Pour terminer, quels sont selon toi les défis majeurs que devront relever les entreprises tech en 2024 ?

Content que tu me poses la question car j’ai des convictions fortes sur le sujet.

La première est la nécessité que les collaborateurs retournent au bureau. Ça va faire un peu « Boomer », mais tant pis ! Quand on travaille avec une équipe étendue, tu as besoin d’échanger, de participer à des appels de dernière minute, d’avoir une cohésion d’équipe, de ressentir la tension du closing et la joie des succès.

Ensuite, pour bien comprendre ton client, il faut être présent, passer du temps avec lui. Pour identifier les opportunités, il y a des sujets qui ne se discuteront pas par mail ou lors d’une réunion, mais qui se discuteront à la machine à café ou à la cantine de ton client. Le marché français est très mature, les clients sont très sollicités. Il faut être présent physiquement chez nos clients.

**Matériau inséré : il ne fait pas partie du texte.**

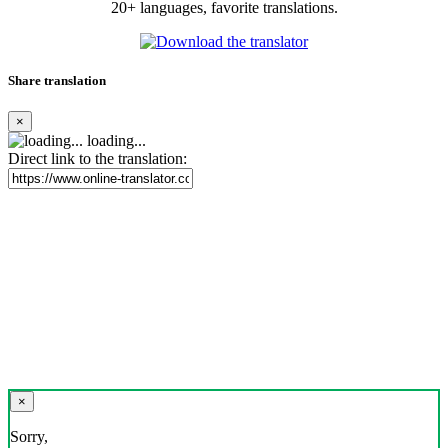
20+ languages, favorite translations.
Share translation
×
loading...
Direct link to the translation:
×
Sorry,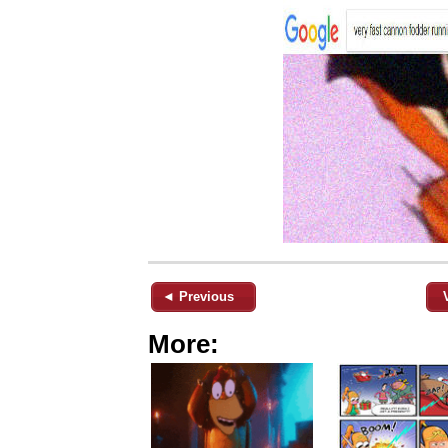
◄ Previous
More:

Avec le succès des solutions de Generative AI, il y a un réel enjeu sur tout ce qui concerne la réglementation, l’éthique, le droit à l’image. Adobe est très engagé sur ces sujets. Les possibilités extraordinaires offertes par ces solutions ne doivent pas occulter les dangers de la désinformation, les médias, les impacts sur certains métiers du Design, sur les photographes…

Après des années d’euphorie et d’hyper-croissance de certains secteurs pendant le COVID, je crois aussi à la consolidation du secteur de la tech : éventuellement des opérations de M&A.

Le dernier sujet, et notamment dans notre secteur, c’est la diversité et l’inclusion. Ce sont des sujets qui sont importants pour moi. La parité Homme/Femme par exemple ! Nous avons la chance chez Adobe d’avoir de nombreuse femmes leaders dans notre organisation. Mais à titre personnel, dans mon équipe, je dois accélérer sur ces sujets. Et je me sens concerné parce que j’ai une fille (…). Je pense qu’il faut qu’on arrive tous à lever les barrières. J’ai la chance d’avoir dans mon équipe des femmes extraordinaires qui sont à la fois mères, femmes, et des top guns commerciales.

Un mot pour la fin ?

Je te remercie pour cette interview. Je réalise que j’avais beaucoup à dire ! J’espère que les personnes qui le liront en auront tiré quelque chose 😊.

Merci pour ton temps et pour ce partage, Hatem.